Amber, you may use Microsoft Word, whatever, if you are only able to save your text as .txt file. Since you don't need formatting for frequency analysis that shall not be an issue. With Word that's simple, you always may do Save As into txt.
From Power Query solution point of view that's easy, just couple more lines in the script. I'll update in a while.
Hi Amber,
Perhaps better to do with Power Query, but here is the manual solution which could work for one-time job, for repeated one better to find more elegant solution.
1) Select your rows with text and replace dots, commas, etc on nothing
2) From Ribbon->Data->Text to Columns split your text on separate words (one in column) using space as separator
3) If your first column is A, copy/paste next ones sequentially at the bottom of A (better to do with Table, but let keep simple cells)
4) If words starts in A1 enter in B1 formula
=COUNTIF(A:A, A1)
and copy it down to the end of your range with words
5) Filter here (or on previous steps) non-calculated words ("to", "and", etc.) and empty cells
6) Sort columns A and B in descending order by column B
In general you shall receive the result. Above is just and idea, I'm in shortage of time to play with this right now, and especially with Step 3.

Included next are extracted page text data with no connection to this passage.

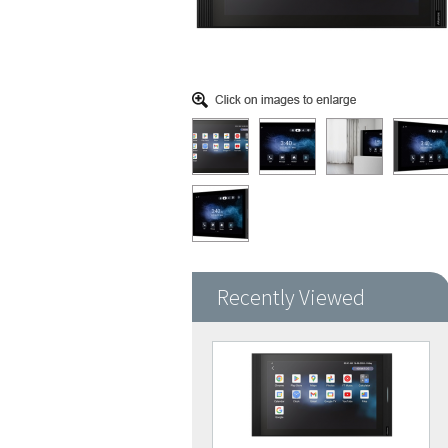
Recently Viewed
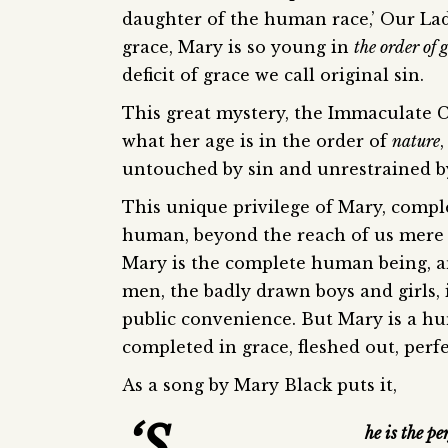
daughter of the human race,’ Our Lady
grace, Mary is so young in
the order of 
deficit of grace we call original sin.
This great mystery, the Immaculate C
what her age is in the order of
nature
untouched by sin and unrestrained by d
This unique privilege of Mary, compl
human, beyond the reach of us mere m
Mary is the complete human being, an
men, the badly drawn boys and girls, i
public convenience. But Mary is a hu
completed in grace, fleshed out, perf
As a song by Mary Black puts it,
‘S
he is the pe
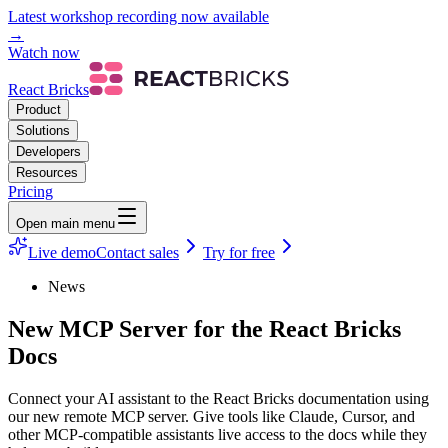
Latest workshop recording now available
→
Watch now
React Bricks
Product
Solutions
Developers
Resources
Pricing
Open main menu
Live demo
Contact sales
Try for free
News
New MCP Server for the React Bricks
Docs
Connect your AI assistant to the React Bricks documentation using
our new remote MCP server. Give tools like Claude, Cursor, and
other MCP-compatible assistants live access to the docs while they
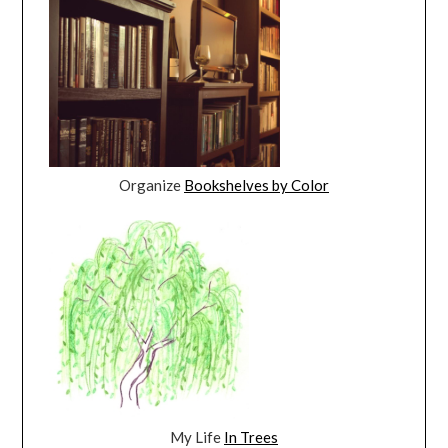
Organize
Bookshelves by Color
My Life
In Trees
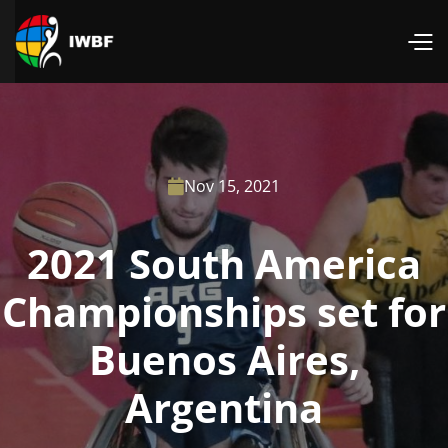
Nov 15, 2021

2021 South America
Championships set for
Buenos Aires,
Argentina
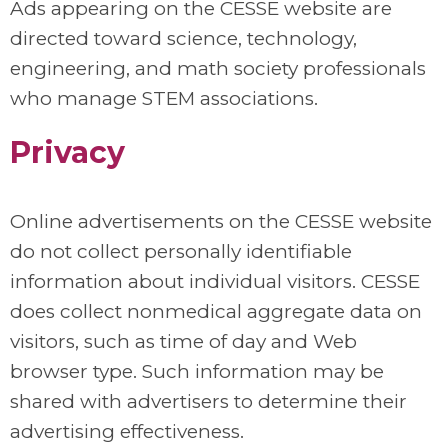
Ads appearing on the CESSE website are
directed toward science, technology,
engineering, and math society professionals
who manage STEM associations.
Privacy
Online advertisements on the CESSE website
do not collect personally identifiable
information about individual visitors. CESSE
does collect nonmedical aggregate data on
visitors, such as time of day and Web
browser type. Such information may be
shared with advertisers to determine their
advertising effectiveness.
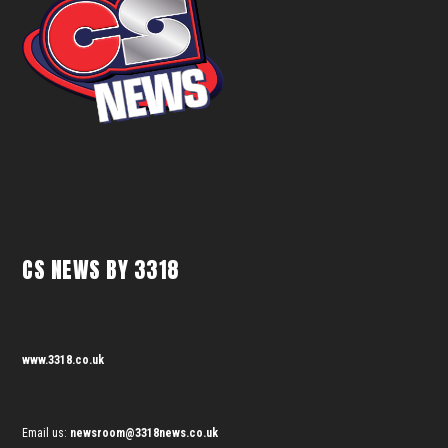
CS NEWS BY 3318
www.3318.co.uk
Email us:
newsroom@3318news.co.uk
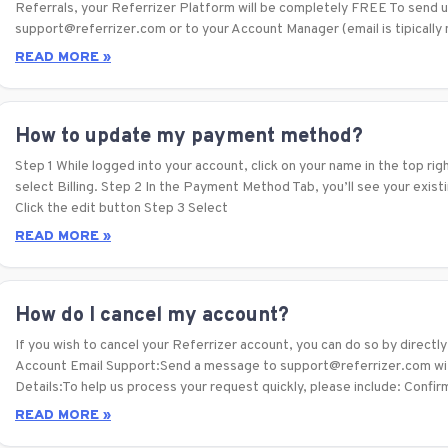
Referrals, your Referrizer Platform will be completely FREE To send us
support@referrizer.com or to your Account Manager (email is tipicall
READ MORE »
How to update my payment method?
Step 1 While logged into your account, click on your name in the top rig
select Billing. Step 2 In the Payment Method Tab, you’ll see your exis
Click the edit button Step 3 Select
READ MORE »
How do I cancel my account?
If you wish to cancel your Referrizer account, you can do so by direct
Account Email Support:Send a message to support@referrizer.com with
Details:To help us process your request quickly, please include: Confi
READ MORE »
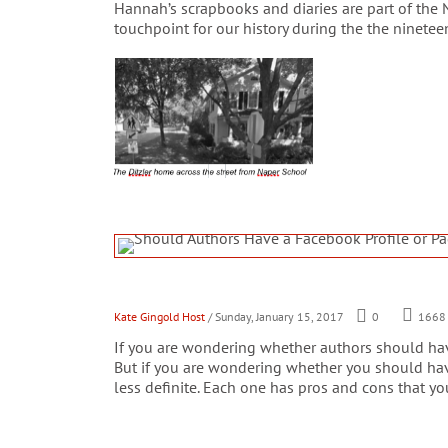
Hannah’s scrapbooks and diaries are part of the 
touchpoint for our history during the the ninetee
Kate Gingold Host
/ Sunday, January 15, 2017
0
1668
If you are wondering whether authors should have
But if you are wondering whether you should hav
less definite. Each one has pros and cons that you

- Amber McCurtisCopper Contributor
Thank you, Sergei! I'm not familiar with Power Query and not really experienced in Excel. I've tried following your instruction with no success. I've attached an example in my original post. I'm trying to extract the top 20 words/terms used from the worksheet. I've been trying to look on YouTube because I'm visual but, still no luck.
Hi Amber,
When things bit more complex, but since that's practically ready-to-use solution you may use it as black box so far.
First, you have to have Power Query with your Excel. If you are on version Excel 2016 it's built-in (and called Get & Transform now). Nothing to do here.
If you are on earlier version
you need to download and install Microsoft Power Query for Excel add-in. Installation is straight forward and usually no problems are here.
If you are on even earlier version of Excel - no luck with this solution.
I'll check your file when understand how to download it - TechComm changed the interface and so far i see no way to do that.